If tonkatsu was my introduction to Japanese cuisine, for my daughters, it was shrimp tempura. Whenever we dined at a Japanese restaurant, they ordered it. But Japanese restaurants are pricey so they couldn’t have their tempura fix as often as they liked. We tried making it at home but we just couldn’t get the right texture for the batter.
It wasn’t until our younger daughter, Alex, went to culinary school that our home cooked tempura became as good as restaurant tempura — better even because we use large whole shrimps without cutting them down in half lengthwise the way shady restaurants do.

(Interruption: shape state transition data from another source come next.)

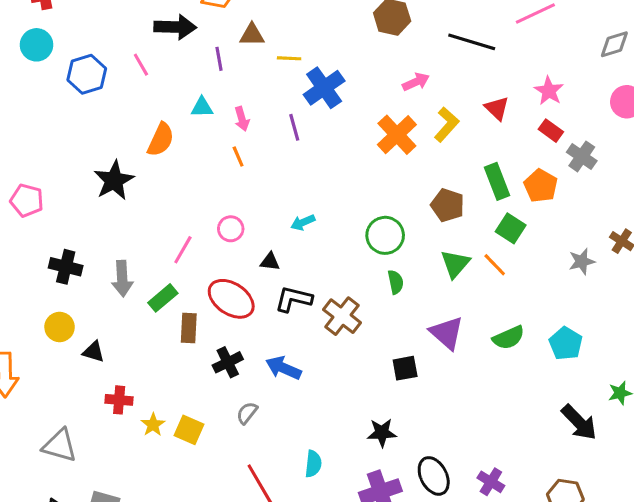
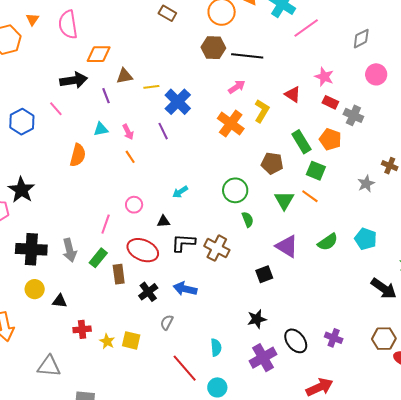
black line: (472, 42) -> (247, 56), moved
black star: (114, 180) -> (21, 190), moved
black cross: (66, 267) -> (31, 249), size x1.4

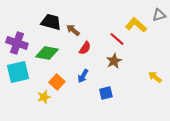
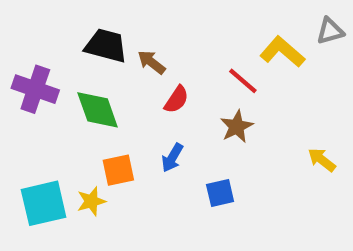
green diamond: (47, 53) -> (98, 110), turned 60
cyan square: (18, 72) -> (44, 203), moved
orange square: (57, 82) -> (118, 170), turned 35

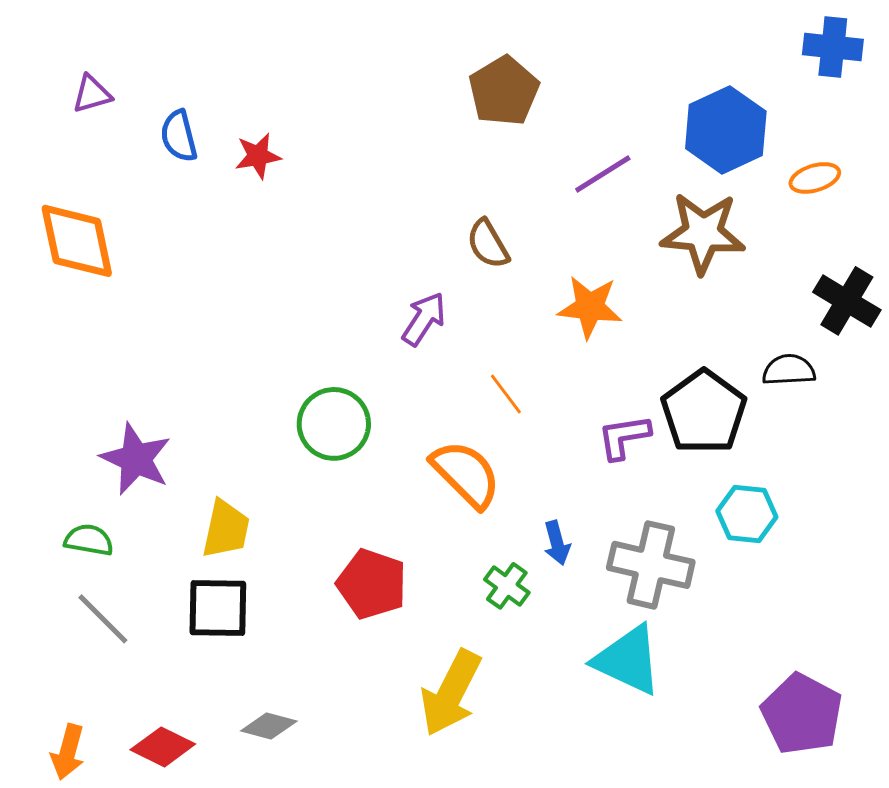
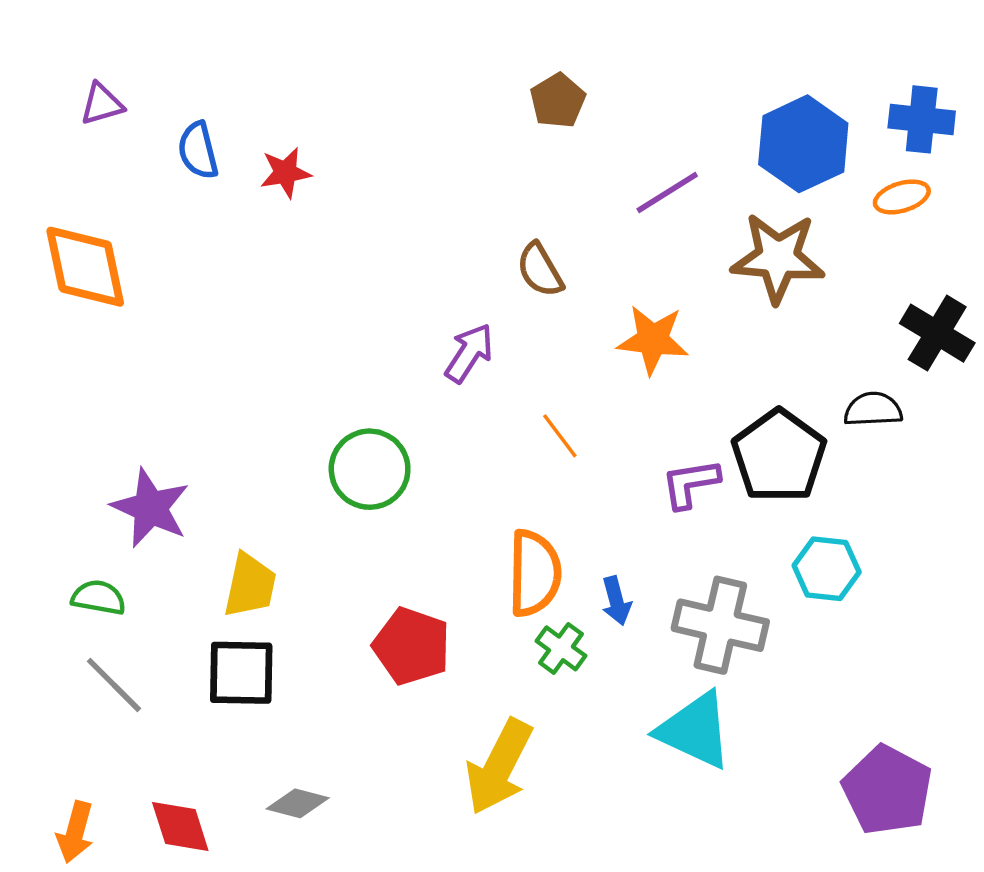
blue cross: (833, 47) -> (922, 119), moved
brown pentagon: (504, 91) -> (558, 101), size x0.7
orange semicircle: (466, 474) -> (534, 573), moved, turned 46
red diamond: (163, 747) -> (180, 827), turned 46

Thanks to Alex’s culinary training, we now know how to keep the shrimps straight (curved shrimp tempura means the shrimps weren’t properly prepped), how to mix the batter correctly and how to drizzle batter into the oil over the battered shrimps.
How do the shrimps stay straight during frying?
Right. Shrimps do curl when cooked. Why is it that in restaurants the shrimps are straight and not curled? There is a technique which, in a nutshell, is called scoring. See the step-by-step guide for prepping shrimps properly when cooking tempura.
How does the batter stick to the shrimps?
Flour. You have to coat the shrimps in flour before dipping it in batter. Tempura batter is quite thin (it’s not supposed to turn breadlike during frying) and, without the flour, the batter will drip off before the shrimp is dropped in hot oil.
How does the batter turn so crisp?
Ice. The batter has to be cold. Drop pieces of ice into the batter and remember to stir the batter often as you cook the shrimps in batches.
How does the batter acquire that signature lace-like texture?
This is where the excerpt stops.